Computer Engineering Department, AYBU, Ankara 06830, Turkey.
Computer Engineering Department, Ankara University, Ankara 06830, Turkey.
Sensors (Basel). 2020 Nov 9;20(21):6378. doi: 10.3390/s20216378.
This paper proposes a novel data classification framework, combining sparse auto-encoders (SAEs) and a post-processing system consisting of a linear system model relying on Particle Swarm Optimization (PSO) algorithm. All the sensitive and high-level features are extracted by using the first auto-encoder which is wired to the second auto-encoder, followed by a Softmax function layer to classify the extracted features obtained from the second layer. The two auto-encoders and the Softmax classifier are stacked in order to be trained in a supervised approach using the well-known backpropagation algorithm to enhance the performance of the neural network. Afterwards, the linear model transforms the calculated output of the deep stacked sparse auto-encoder to a value close to the anticipated output. This simple transformation increases the overall data classification performance of the stacked sparse auto-encoder architecture. The PSO algorithm allows the estimation of the parameters of the linear model in a metaheuristic policy. The proposed framework is validated by using three public datasets, which present promising results when compared with the current literature. Furthermore, the framework can be applied to any data classification problem by considering minor updates such as altering some parameters including input features, hidden neurons and output classes.
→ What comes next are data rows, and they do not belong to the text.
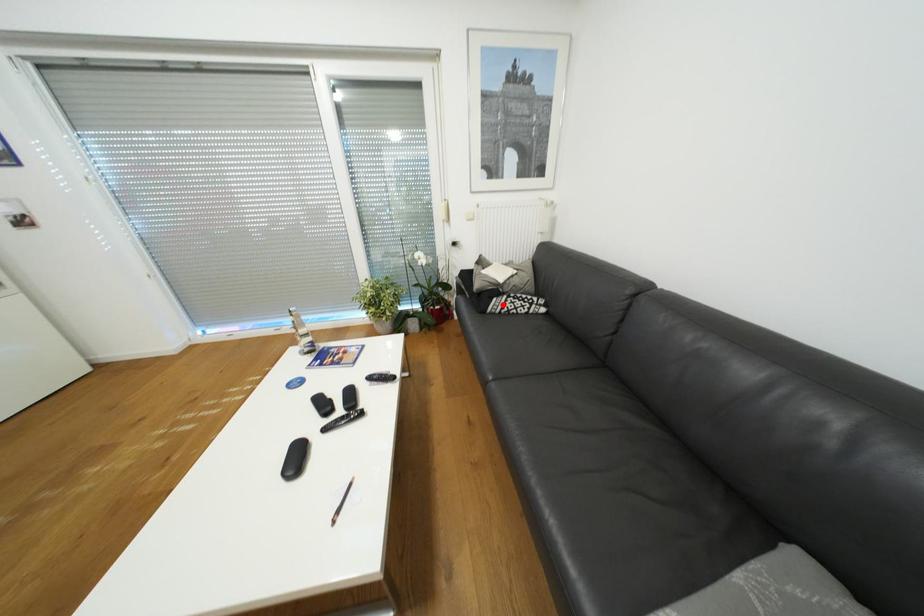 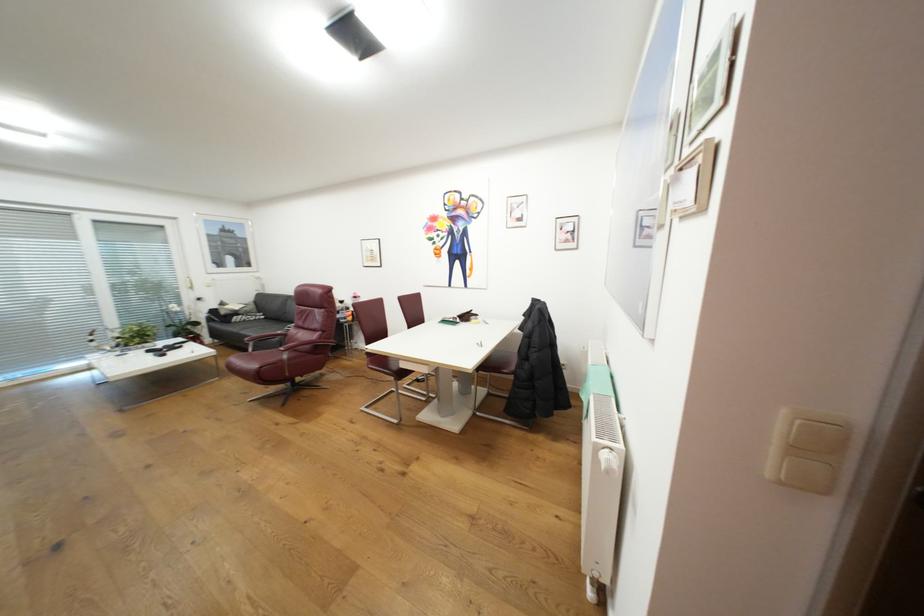 Locate, in the second image, the point that corresponds to the highlighted location in the first image.

(244, 318) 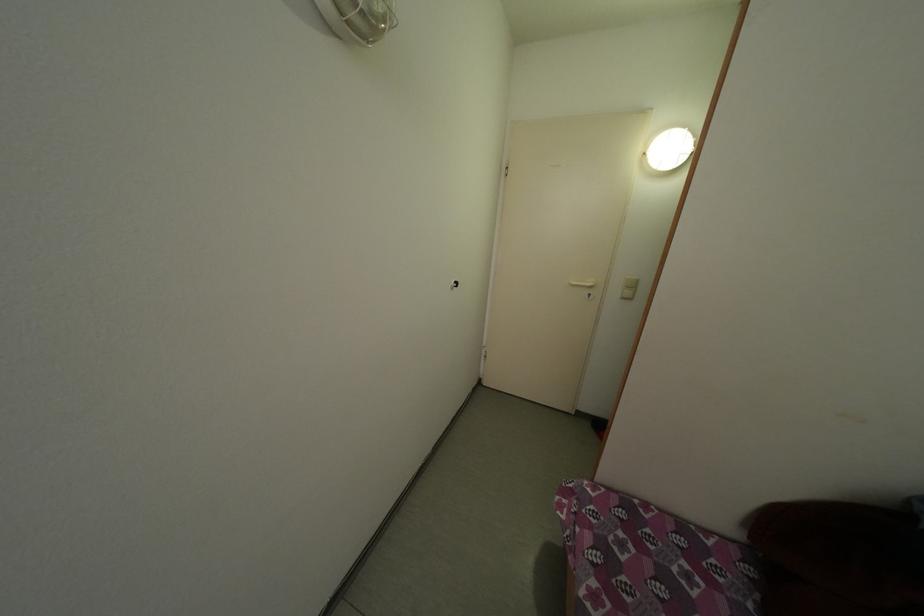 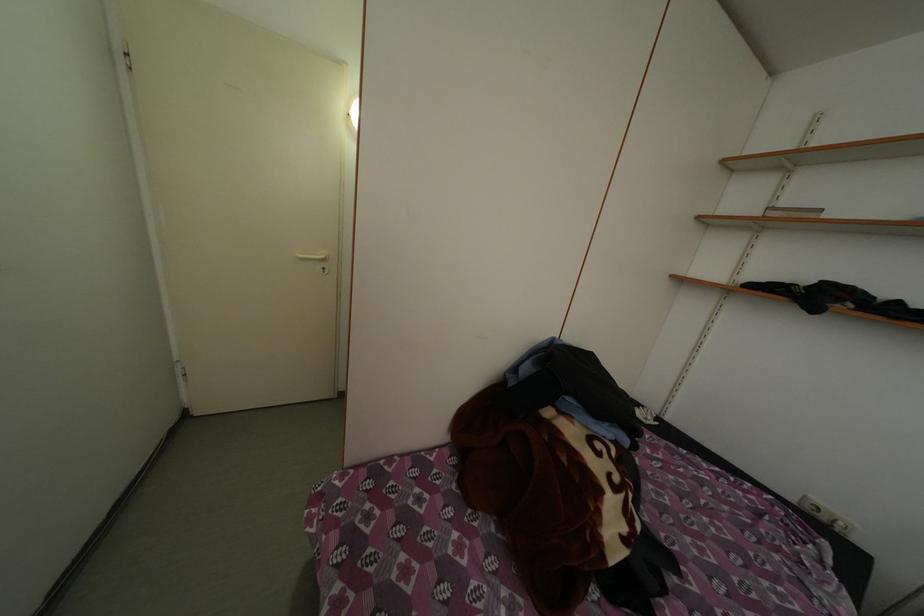 Question: The first image is from the beginning of the video and the second image is from the end. How did the camera likely rotate when shooting the video?

Choices:
 (A) Left
 (B) Right
 (C) Up
 (D) Down

Answer: (B) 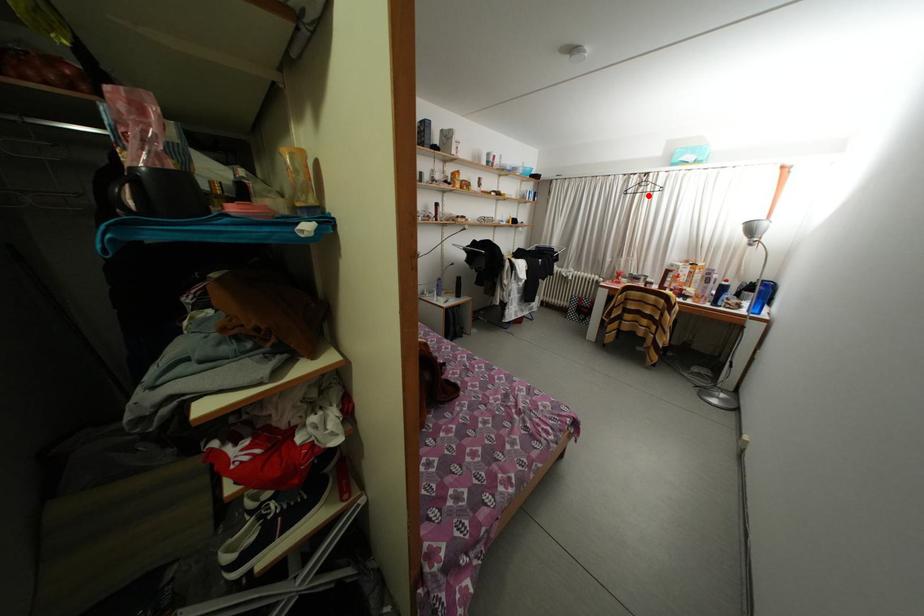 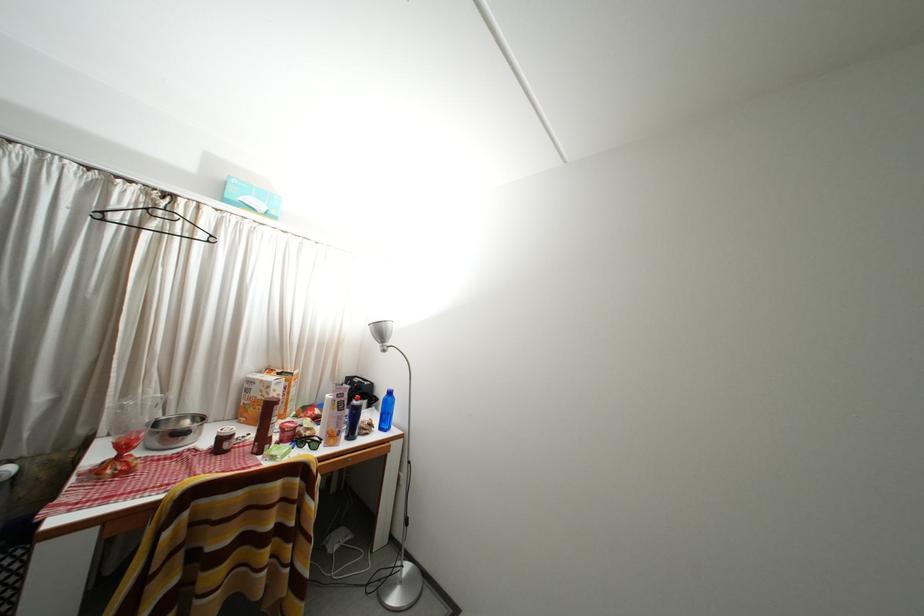 Locate, in the second image, the point that corresponds to the highlighted location in the first image.

(161, 230) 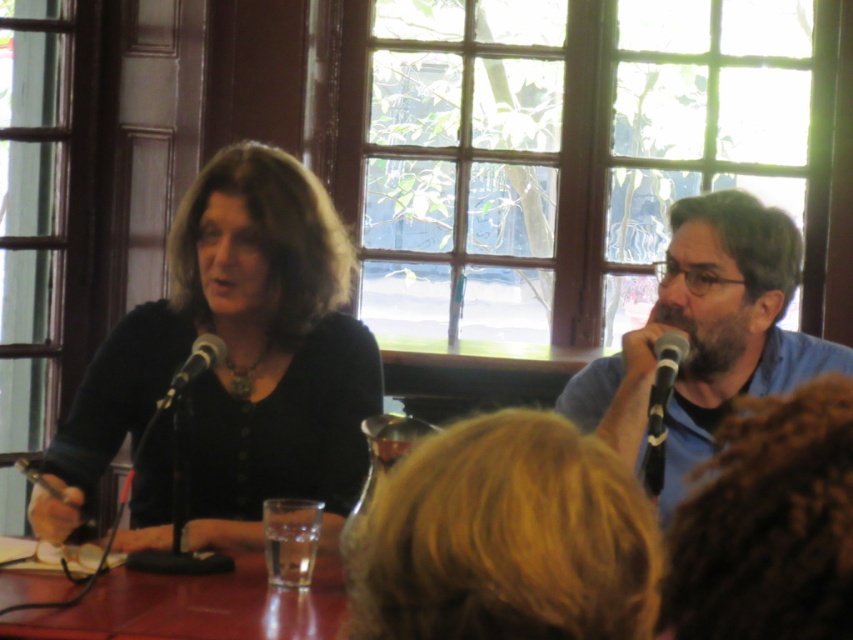 Question: Estimate the real-world distances between objects in this image. Which object is closer to the black metallic microphone at left?

Choices:
 (A) matte black shirt at center
 (B) blue matte shirt at right

Answer: (A)

Question: Which object is positioned closest to the transparent glass table at center?

Choices:
 (A) matte black shirt at center
 (B) black metallic microphone at left
 (C) black plastic microphone at right
 (D) blue matte shirt at right

Answer: (A)

Question: Which of the following is the farthest from the observer?

Choices:
 (A) (242, 250)
 (B) (167, 404)

Answer: (A)

Question: Can you confirm if matte black shirt at center is positioned below transparent glass table at center?

Choices:
 (A) no
 (B) yes

Answer: (A)

Question: Does transparent glass table at center have a lesser width compared to black plastic microphone at right?

Choices:
 (A) no
 (B) yes

Answer: (A)

Question: Does matte black shirt at center have a lesser width compared to black plastic microphone at right?

Choices:
 (A) yes
 (B) no

Answer: (B) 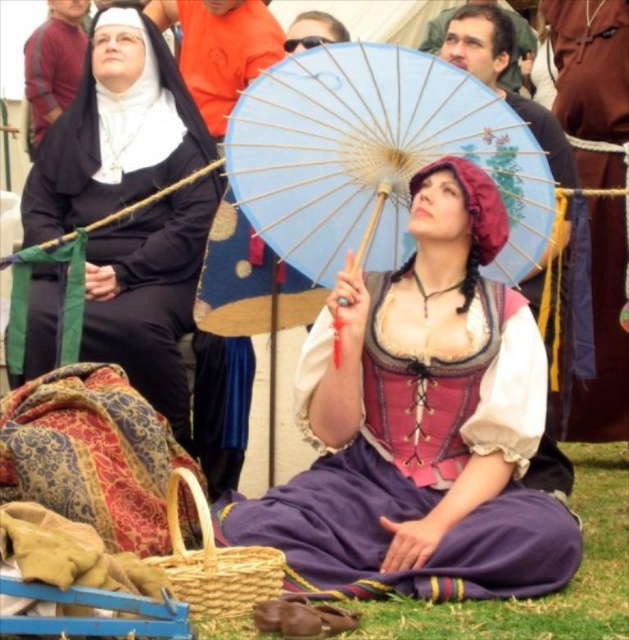 Which is more to the right, purple satin dress at center or brown leather belt at upper center?

brown leather belt at upper center is more to the right.

Who is more forward, (35, 275) or (599, 365)?

Point (35, 275) is in front.

What do you see at coordinates (114, 131) in the screenshot? I see `purple satin dress at center` at bounding box center [114, 131].

Identify the location of purple satin dress at center. The height and width of the screenshot is (640, 629). (114, 131).

Is matte pink fabric dress at center above purple satin dress at center?

Incorrect, matte pink fabric dress at center is not positioned above purple satin dress at center.

At what (x,y) coordinates should I click in order to perform the action: click on matte pink fabric dress at center. Please return your answer as a coordinate pair (x, y). This screenshot has width=629, height=640. Looking at the image, I should click on (421, 422).

Who is more distant from viewer, [460,406] or [181,108]?

The point [181,108] is more distant.

At what (x,y) coordinates should I click in order to perform the action: click on matte pink fabric dress at center. Please return your answer as a coordinate pair (x, y). This screenshot has height=640, width=629. Looking at the image, I should click on (421, 422).

Does matte pink fabric dress at center have a larger size compared to blue paper umbrella at center?

Yes, matte pink fabric dress at center is bigger than blue paper umbrella at center.

This screenshot has width=629, height=640. Describe the element at coordinates (421, 422) in the screenshot. I see `matte pink fabric dress at center` at that location.

Between point (367, 417) and point (265, 77), which one is positioned behind?

Point (265, 77)

This screenshot has height=640, width=629. In order to click on matte pink fabric dress at center in this screenshot , I will do `click(421, 422)`. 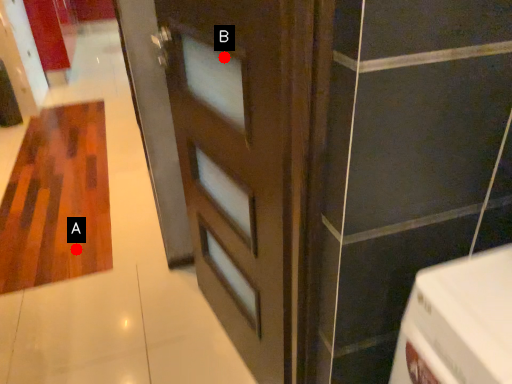 Question: Two points are circled on the image, labeled by A and B beside each circle. Which point is further to the camera?

Choices:
 (A) A is further
 (B) B is further

Answer: (A) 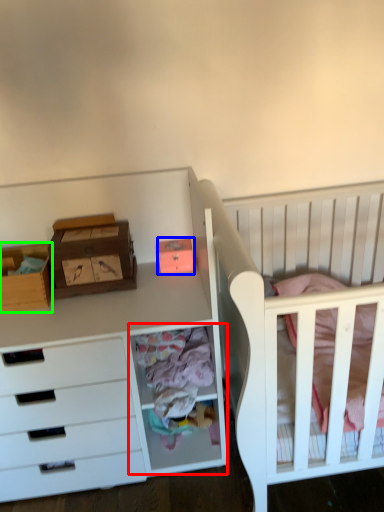 Question: Estimate the real-world distances between objects in this image. Which object is closer to cabinet (highlighted by a red box), storage box (highlighted by a blue box) or storage box (highlighted by a green box)?

Choices:
 (A) storage box
 (B) storage box

Answer: (A) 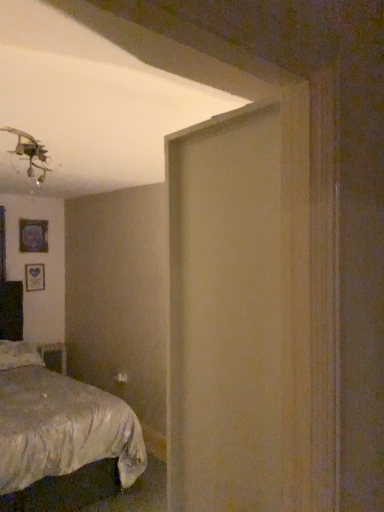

本文提出了一种新颖的数据分类框架,结合了稀疏自编码器(SAE)和一个由基于粒子群优化(PSO)算法的线性系统模型组成的后处理系统。所有敏感和高级特征都通过使用第一个自动编码器提取,该自动编码器连接到第二个自动编码器,然后通过 Softmax 函数层对从第二层提取的特征进行分类。两个自动编码器和 Softmax 分类器被堆叠起来,以便使用著名的反向传播算法在监督方法中进行训练,以提高神经网络的性能。然后,线性模型将计算出的深度堆叠稀疏自编码器的输出转换为接近预期输出的值。这种简单的转换提高了堆叠稀疏自编码器架构的整体数据分类性能。PSO 算法允许在启发式策略中估计线性模型的参数。该框架通过使用三个公共数据集进行验证,与当前文献相比,结果非常有前景。此外,通过考虑一些参数的微小更新,例如改变输入特征、隐藏神经元和输出类,该框架可以应用于任何数据分类问题。